* **YOUR ASSIGNMENT**:
When you print the records below, keep every word exact and leave out the images.
┄┄┄┄┄┄┄┄┄┄
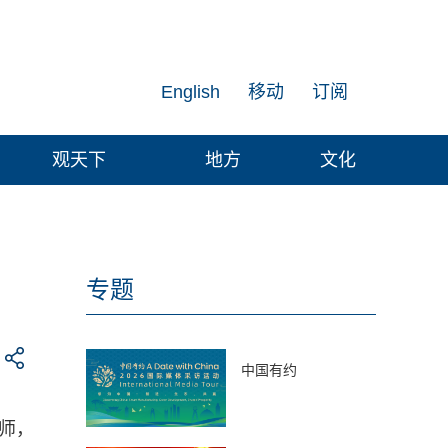
English
移动
订阅
观天下
地方
文化
专题
中国有约
师，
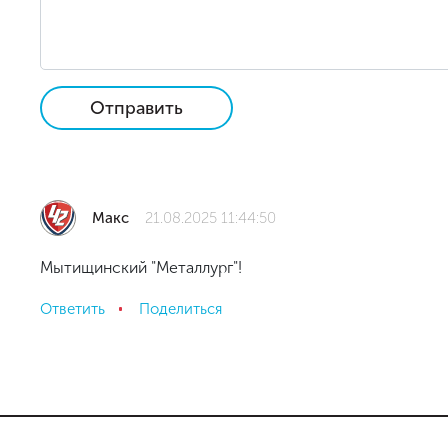
Отправить
Макс
21.08.2025 11:44:50
Мытищинский "Металлург"!
Ответить
Поделиться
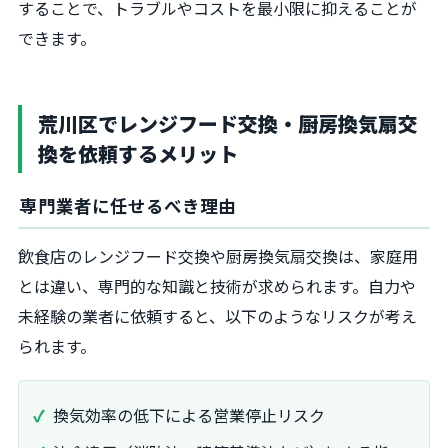
することで、トラブルやコストを最小限に抑えることが
できます。
荒川区でレンジフード交換・厨房換気扇交
換を依頼するメリット
専門業者に任せるべき理由
飲食店のレンジフード交換や厨房換気扇交換は、家庭用
とは違い、専門的な知識と技術が求められます。自力や
未経験の業者に依頼すると、以下のようなリスクが考え
られます。
換気効率の低下による営業停止リスク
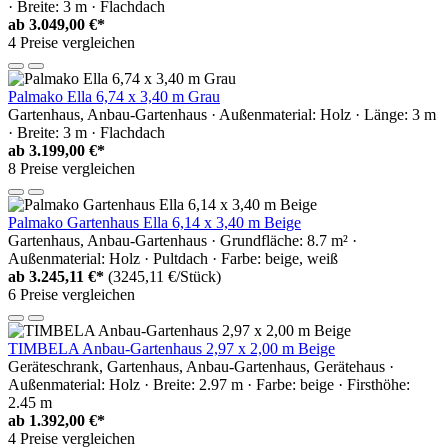
· Breite: 3 m · Flachdach
ab
3.049,00 €*
4 Preise vergleichen
Palmako Ella 6,74 x 3,40 m Grau
Gartenhaus, Anbau-Gartenhaus · Außenmaterial: Holz · Länge: 3 m
· Breite: 3 m · Flachdach
ab
3.199,00 €*
8 Preise vergleichen
Palmako Gartenhaus Ella 6,14 x 3,40 m Beige
Gartenhaus, Anbau-Gartenhaus · Grundfläche: 8.7 m² ·
Außenmaterial: Holz · Pultdach · Farbe: beige, weiß
ab
3.245,11 €*
(3245,11 €/Stück)
6 Preise vergleichen
TIMBELA Anbau-Gartenhaus 2,97 x 2,00 m Beige
Geräteschrank, Gartenhaus, Anbau-Gartenhaus, Gerätehaus ·
Außenmaterial: Holz · Breite: 2.97 m · Farbe: beige · Firsthöhe:
2.45 m
ab
1.392,00 €*
4 Preise vergleichen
┄┄┄┄┄┄┄┄┄┄
* **EXERCISE SOLUTION**:
English
移动
订阅
观天下
地方
文化
专题
中国有约
师，
Отправить
Макс
21.08.2025 11:44:50
Мытищинский "Металлург"!
Ответить
Поделиться
することで、トラブルやコストを最小限に抑えることが
できます。
荒川区でレンジフード交換・厨房換気扇交
換を依頼するメリット
専門業者に任せるべき理由
飲食店のレンジフード交換や厨房換気扇交換は、家庭用
とは違い、専門的な知識と技術が求められます。自力や
未経験の業者に依頼すると、以下のようなリスクが考え
られます。
換気効率の低下による営業停止リスク
· Breite: 3 m · Flachdach
ab
3.049,00 €*
4 Preise vergleichen
Palmako Ella 6,74 x 3,40 m Grau
Gartenhaus, Anbau-Gartenhaus · Außenmaterial: Holz · Länge: 3 m
· Breite: 3 m · Flachdach
ab
3.199,00 €*
8 Preise vergleichen
Palmako Gartenhaus Ella 6,14 x 3,40 m Beige
Gartenhaus, Anbau-Gartenhaus · Grundfläche: 8.7 m² ·
Außenmaterial: Holz · Pultdach · Farbe: beige, weiß
ab
3.245,11 €*
(3245,11 €/Stück)
6 Preise vergleichen
TIMBELA Anbau-Gartenhaus 2,97 x 2,00 m Beige
Geräteschrank, Gartenhaus, Anbau-Gartenhaus, Gerätehaus ·
Außenmaterial: Holz · Breite: 2.97 m · Farbe: beige · Firsthöhe:
2.45 m
ab
1.392,00 €*
4 Preise vergleichen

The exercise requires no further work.